Ale czy to może być w jakiś sposób dziwne, że mam taki mały zakres tolerancji męskich zapachów? :P
Nietzsche powiedział, że czasem dochodzimy do momentu, w którym robi się tak źle, że można uczynić tylko jedno z dwojga - śmiać się albo oszaleć. Dzisiaj trzecią możliwością jest taniec.

2w1

Perwik
Posty: 3600
Rejestracja: czwartek, 3 stycznia 2008, 23:08

Re: Zapachy - panie mają lepsze niuchacze niż panowie

#28 Post autor: Perwik » piątek, 21 maja 2010, 23:47

a mówisz facetowi, że Ci śmierdzi ?

Awatar użytkownika
Epona
Posty: 283
Rejestracja: czwartek, 3 stycznia 2008, 21:49
Lokalizacja: Opole

Re: Zapachy - panie mają lepsze niuchacze niż panowie

#29 Post autor: Epona » sobota, 22 maja 2010, 00:05

Perwik pisze:a mówisz facetowi, że Ci śmierdzi ?

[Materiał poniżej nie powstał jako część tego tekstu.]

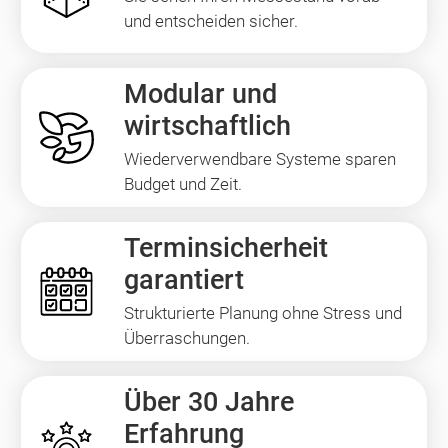
und entscheiden sicher.
Modular und
wirtschaftlich
Wiederverwendbare Systeme sparen
Budget und Zeit.
Terminsicherheit
garantiert
Strukturierte Planung ohne Stress und
Überraschungen.
Über 30 Jahre
Erfahrung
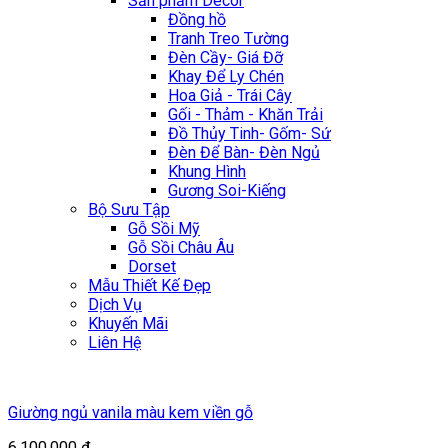
Sản phẩm Décor
Đồng hồ
Tranh Treo Tường
Đèn Cầy- Giá Đỡ
Khay Để Ly Chén
Hoa Giả - Trái Cây
Gối - Thảm - Khăn Trải
Đồ Thủy Tinh- Gốm- Sứ
Đèn Để Bàn- Đèn Ngủ
Khung Hình
Gương Soi-Kiếng
Bộ Sưu Tập
Gỗ Sồi Mỹ
Gỗ Sồi Châu Âu
Dorset
Mẫu Thiết Kế Đẹp
Dịch Vụ
Khuyến Mãi
Liên Hệ
Giường ngủ vanila màu kem viền gỗ
6.100.000
₫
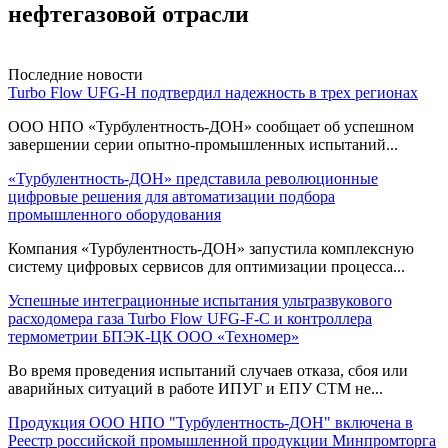
нефтегазовой отрасли
Последние новости
Turbo Flow UFG-H подтвердил надежность в трех регионах
ООО НПО «Турбулентность-ДОН» сообщает об успешном
завершении серии опытно-промышленных испытаний...
«Турбулентность-ДОН» представила революционные
цифровые решения для автоматизации подбора
промышленного оборудования
Компания «Турбулентность-ДОН» запустила комплексную
систему цифровых сервисов для оптимизации процесса...
Успешные интеграционные испытания ультразвукового
расходомера газа Turbo Flow UFG-F-С и контроллера
термометрии БПЭК-ЦК ООО «Техномер»
Во время проведения испытаний случаев отказа, сбоя или
аварийных ситуаций в работе ИПУГ и ЕПУ СТМ не...
Продукция ООО НПО "Турбулентность-ДОН" включена в
Реестр российской промышленной продукции Минпромторга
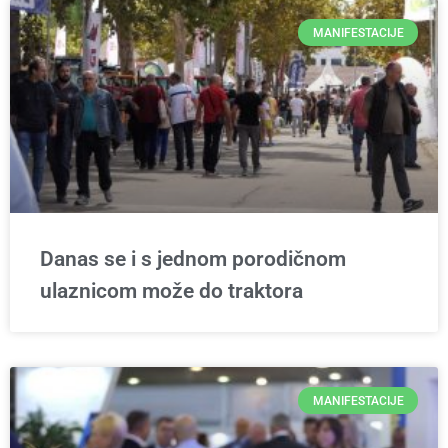
MANIFESTACIJE
Danas se i s jednom porodičnom
ulaznicom može do traktora
MANIFESTACIJE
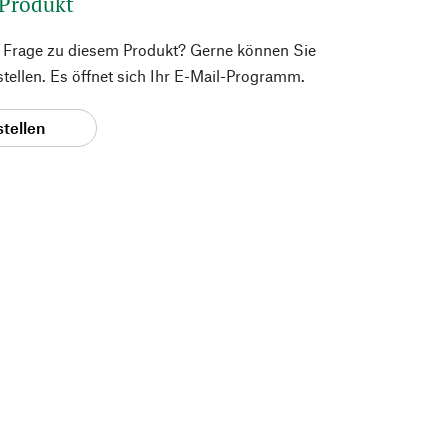
 Produkt
e Frage zu diesem Produkt? Gerne können Sie
 stellen. Es öffnet sich Ihr E-Mail-Programm.
stellen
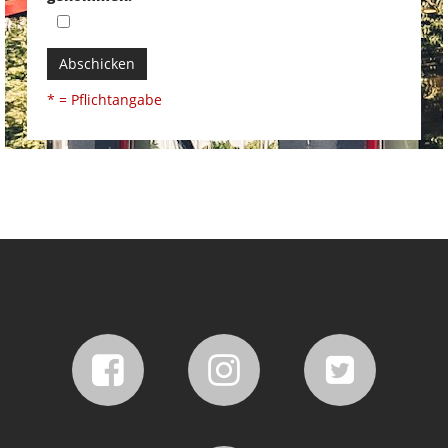
Abschicken
* = Pflichtangabe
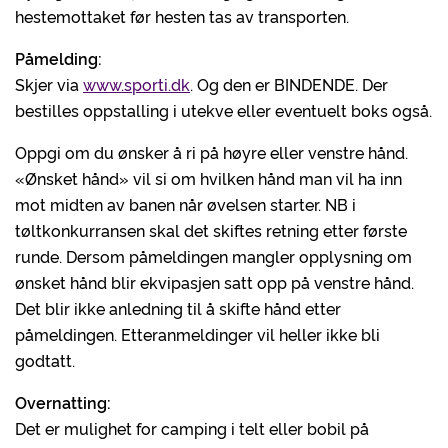
hestemottaket før hesten tas av transporten.
Påmelding:
Skjer via
www.sporti.dk
. Og den er BINDENDE. Der
bestilles oppstalling i utekve eller eventuelt boks også.
Oppgi om du ønsker å ri på høyre eller venstre hånd.
«Ønsket hånd» vil si om hvilken hånd man vil ha inn
mot midten av banen når øvelsen starter. NB i
tøltkonkurransen skal det skiftes retning etter første
runde. Dersom påmeldingen mangler opplysning om
ønsket hånd blir ekvipasjen satt opp på venstre hånd.
Det blir ikke anledning til å skifte hånd etter
påmeldingen. Etteranmeldinger vil heller ikke bli
godtatt.
Overnatting:
Det er mulighet for camping i telt eller bobil på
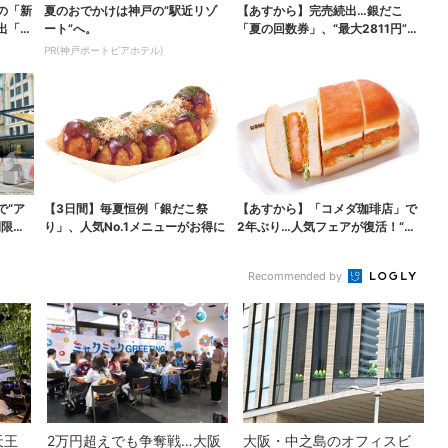
の「新
夏のおでかけは神戸の”駅近リゾ
【あすから】完売続出…銀だこ
出「グ
ート”へ。
「夏の回数券」、“最大2811円”お
得に！数量限定で
PR(神戸ポートピアホテル)
で“ア
【3日間】毎夏恒例「銀だこ祭
【あすから】「コメダ珈琲店」で
間限定
り」、人気No.1メニューがお得に
2年ぶり…人気フェアが復活！“ハ
ワイ旅行が当たる”...
Recommended by
天王
2万円超えでも争奪戦…大阪
大阪・中之島のオフィスビ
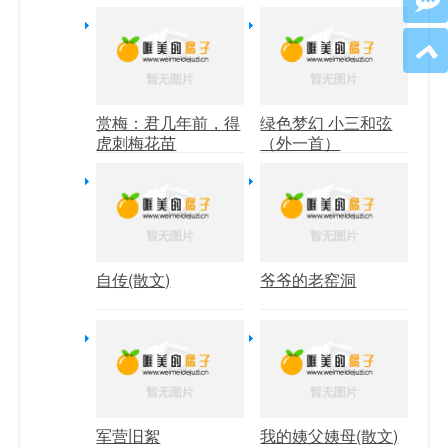
赏梅：君几年前，得
绿色梦幻 小三和弦
虎刺梅花苗
（外一首）
自传(散文)
爷爷的老窑洞
军营旧絮
我的姨父姨母(散文)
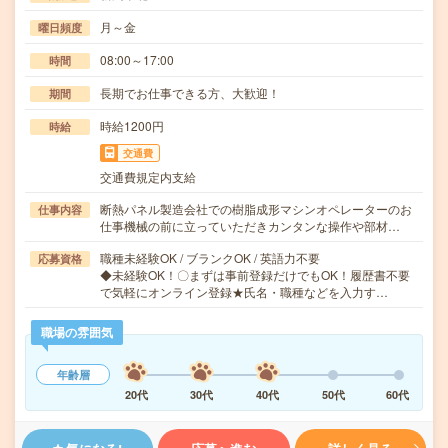
月～金
曜日頻度
08:00～17:00
時間
長期でお仕事できる方、大歓迎！
期間
時給1200円
時給
交通費
交通費規定内支給
断熱パネル製造会社での樹脂成形マシンオペレーターのお
仕事内容
仕事機械の前に立っていただきカンタンな操作や部材…
職種未経験OK / ブランクOK / 英語力不要
応募資格
◆未経験OK！〇まずは事前登録だけでもOK！履歴書不要
で気軽にオンライン登録★氏名・職種などを入力す…
職場の雰囲気
年齢層
20代
30代
40代
50代
60代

nie zdarzyło mi się, a myślisz, że powinnam? :P
Nietzsche powiedział, że czasem dochodzimy do momentu, w którym robi się tak źle, że można uczynić tylko jedno z dwojga - śmiać się albo oszaleć. Dzisiaj trzecią możliwością jest taniec.

2w1

Awatar użytkownika
SuperDurson
Moderator
Moderator
Posty: 2939
Rejestracja: sobota, 6 września 2008, 12:45
Enneatyp: Lojalista
Lokalizacja: Kraków

Re: Zapachy - panie mają lepsze niuchacze niż panowie

#30 Post autor: SuperDurson » sobota, 22 maja 2010, 00:39

..jak mu nie powiesz to się może sam nie domyślić..

To czy powiesz, czy nie - to raczej kwestia tego jak bardzo Ci na zapachu zależy.. :twisted:
..bo to czytasz ..bo Cię lubię ..bo myślisz samodzielnie!